Le second point extrait du laïus de nouvel an de la Voka Anvers-Pays de Waes est celui-ci : « Halte à la chiée de règles » : « la suppression des petites règles doit devenir un sport, qu’on y aille à la hache ! » Cela ne vous dit peut-être rien. Il ne s’agit pas des règles qui pèsent sur l’existence du simple citoyen. Il s’agit de la grande réglementation. Les gens qui ont vu « Capitalism, a Love Story », de Michael Moore, le savent. À un moment donné, Moore montre une photo de banquiers agitant une tronçonneuse au-dessus d’une pile de papier. Une pile de réglementations. À la tronçonneuse ! La dérégulation. Supprimer le moindre contrôle des banques et des marchés financiers. Dehors les fouille-merde ! Qu’on nous laisse spéculer.
Et que s’est-il passé, alors ? Quand tout contrôle a disparu, les cow-boys du capitalisme ont joué en bourse avec nos économies et nos pensions. Ils ont joué au poker avec notre argent. Et quand tout a été flambé, ils sont allés frapper les mines défaites à la porte de l’État. Nous voulons 20 milliards d’euros du contribuable. Là, tout de suite ! Moins d’un an s’est écoulé et nous y revoilà déjà. Le même extrémisme libéral qui nous a plongés dans la crise.
Mais ils veulent encore plus. De même, doivent disparaître les règles qui nous offrent encore un peu de protection contre les licenciements. C’est ce qu’ils ont exigé à table, à onze, le lundi 25 janvier. Toutes les organisations patronales ensemble. C’est la crise et il doit donc être plus facile de mettre le personnel à la rue.

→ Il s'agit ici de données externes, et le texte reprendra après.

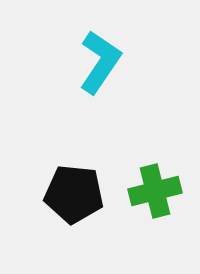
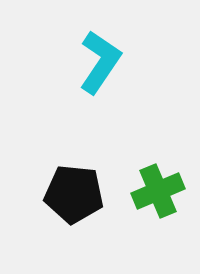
green cross: moved 3 px right; rotated 9 degrees counterclockwise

Le discours de la Voka se termine par le slogan « Vive les entrepreneurs » : « Un entrepreneur doit aller de l’avant, il n’y a pas de filet social (ou de hamac) pour les entrepreneurs. (…) L’entreprenariat est le sel de la terre… Qu’on y aille en 2010. Vive les entrepreneurs ! »
La sécurité sociale, « un hamac social ». Allez raconter ça à une mère célibataire sur trois, qui doit s’en tirer avec moins de 830 euros par mois. Ou à tous ces gens qui ne peuvent plus payer leurs notes de maladie.
Il n’y a qu’un hamac. Et c’est le hamac fiscal de ceux qui reçoivent des bonus pharaoniens, palpent de plantureux dividendes et, en sus, reçoivent encore toutes sortes de cadeaux fiscaux. Bref, le grand salon du hamac !
1 La Libre, 29 janvier;
2 Peter Mertens, président du PTB, a répondu à ce discours du VOKA à la réception du nouvel an du PTB à Anvers le 29 janvier. Cet article en est largement inspiré.